The `retrieve` method of the Reader object has some important arguments:

- `var`, the variable to retrieve. If not specified, all the variables of the dataset will be retrieved.
- `startdate` and `enddate`, the start and end date of the dataset to retrieve. If not specified, the whole dataset will be retrieved. As you can see this can be specified both at Reader or retrieve level. If you know immediately which dates do you need, it is better to specify them at Reader level.

## xarray compatibility

The data retrieved by the Reader are xarray.Dataset objects, so you can use all the xarray functionalities to analyze and plot the data.

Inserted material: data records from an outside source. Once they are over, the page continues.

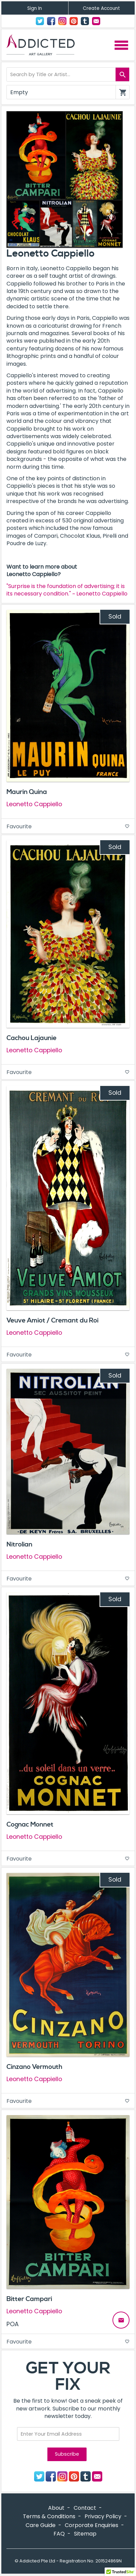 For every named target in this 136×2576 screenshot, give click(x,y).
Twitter (40, 21)
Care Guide (41, 2525)
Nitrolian (19, 1544)
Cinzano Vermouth (34, 2067)
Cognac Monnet (30, 1824)
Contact (96, 21)
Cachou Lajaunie (31, 1038)
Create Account (101, 8)
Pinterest (74, 21)
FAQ (59, 2534)
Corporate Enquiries (91, 2525)
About (56, 2508)
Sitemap (85, 2534)
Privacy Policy (103, 2516)
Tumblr (85, 21)
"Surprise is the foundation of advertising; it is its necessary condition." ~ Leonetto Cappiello (66, 590)
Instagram (62, 21)
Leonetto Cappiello (34, 804)
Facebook (51, 21)
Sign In (34, 8)
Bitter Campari (29, 2299)
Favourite (68, 826)
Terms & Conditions (49, 2516)
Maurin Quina (26, 792)
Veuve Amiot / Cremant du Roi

Let's try to do a little exercise with the ERA5 data and the IFS-NEMO historical simulation from phase1.

You can open this two entries:

- catalog='obs', model='IFS-NEMO', exp= 'historical-1990', source='lra-r100-monthly'
- catalog='climatedt-phase1', model='ERA5', exp='era5', source='monthly'

Both the sources are regular lon-lat grids, so we can compute for the two easily the global mean temperature (var=2t) and plot a time series of it. Can you do it for the period 1990-2005 with the usage of the Reader and the xarray functionalities?

If you need hint or the solution, please check on the hedgedoc of the AQUAthon.